例えば僕は、自分が学位を持っていることを結構何も気にせずに言うし、書く。別にそれで自分が権威化されるというわけでもないし、まぁそれなりの仕事をして、その間赤貧生活を過ごして、その上での学位なので、一応まぁ自分はこんなんですよ、というつもりで言い、書くのだけど、世間では最近この学位というやつに強い憎しみを向ける人が多くなったような気がする。その手の輩は、自分に都合のいいときはハカセとしての僕を「権威然として振舞うための拠所」として利用しようとして、僕にそれを拒絶される(当ったり前だよ、俺ぁそういうのが一等嫌ぇなんだ)と「学位くらいで偉ぶって」などと平気でのたまう。冗談じゃない。こっちは偉ぶってもいないし、そもそも学位持ってるから偉いなんてことが(ことにここ日本では)言えない、ということが骨身に沁みているから、とんだ冤罪なのである。で、これでもこちらが態度を変えないと「お前なんか『知的ワーキングプア』なんだろう」、とかのたまう。なら自分で学位取ってからそう言ってくれ、と思っていても言わないのは、それがいわゆる「言わぬが花」だからなのだけど、まぁ率直にいって馬鹿は確実に増殖している。
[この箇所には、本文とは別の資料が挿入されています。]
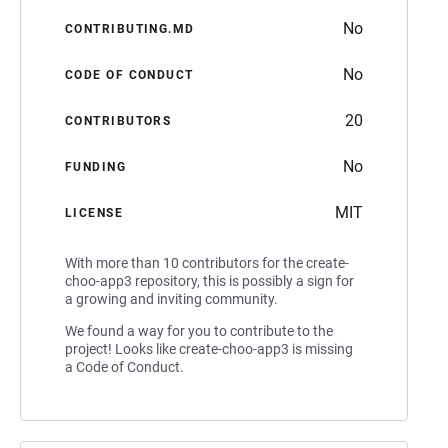
No
CONTRIBUTING.MD
No
CODE OF CONDUCT
20
CONTRIBUTORS
No
FUNDING
MIT
LICENSE
With more than 10 contributors for the create-
choo-app3 repository, this is possibly a sign for
a growing and inviting community.
We found a way for you to contribute to the
project! Looks like create-choo-app3 is missing
a Code of Conduct.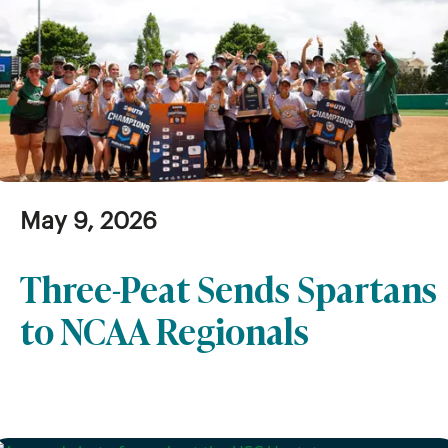
May 9, 2026
Three-Peat Sends Spartans
to NCAA Regionals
IT 関連で飯食ってる人々の中にも、こんなことも分からんのかなぁ、みたいな人が増殖しつつある(全体のレベルダウンではない……あえて言うなら「知的貧富の差の拡大」とでも言うべきだろうか、あるいは「志の差」とでもいうべきなのか)、という話を以前に書いたけれど、最近、いわゆる「暗黙の標準」に言及するときに "DeFacto Standard" などと書く人がいるのをよく目にする。

これは実は非常に「イタい」行為、というか、教養があるように振舞っていて、その実自分の無教養を晒している行為なのだけど、それを言うと瞬間湯沸かし器みたいに逆ギレされることが多いので、いい機会でもあるし、ここに文書化しておくことにする。

まず最初に、「暗黙の標準」というのは、欧米でよく書かれるところの de facto standard という表現を直訳したものである。見る人が見れば、"de facto" という部分が英語ではないことはすぐに分かる。もう少し敏い人ならば、これがラテン語であることがすぐに分かるはずだ。ではなぜ英語にラテン語が混じるのか。

いわゆる格調高い表現というやつには、大概古語か、あるいは学術的に権威の匂いを感じさせる外国語を差し挟むことが多い。日本語でも、(僕は日常の口頭表現でも使ってしまうのだけど)「そもそも」なんて言い出し方をすることがあるけれど、あれのもう少し大げさな場合を考えていただきたい。まぁ日本語の場合だったら、例えば論語の一節なんかを冒頭に引用して……

「子曰く、『学びて思はざれば即ち罔(くら)し、思ひて学ばざれば即ち殆(あやう)し』」などと言うけれど……
などと書き出すわけだ。

こういうものは勿論外国語にもある。それが、ラテン語を挟み込むことなのだ。特に英語圏では、学術用語としてのラテン語のステイタスははるか昔から確立している(たとえば Isaac Newton の “Philosophiae Naturalis Principia Mathematica” は、題名からしてすでにラテン語で書かれている)。英語だったら actual と書けばいいところを、わざわざラテン語で de facto と書くのは、そういった歴史的経緯を踏まえてよく行われる書き方のひとつに過ぎない。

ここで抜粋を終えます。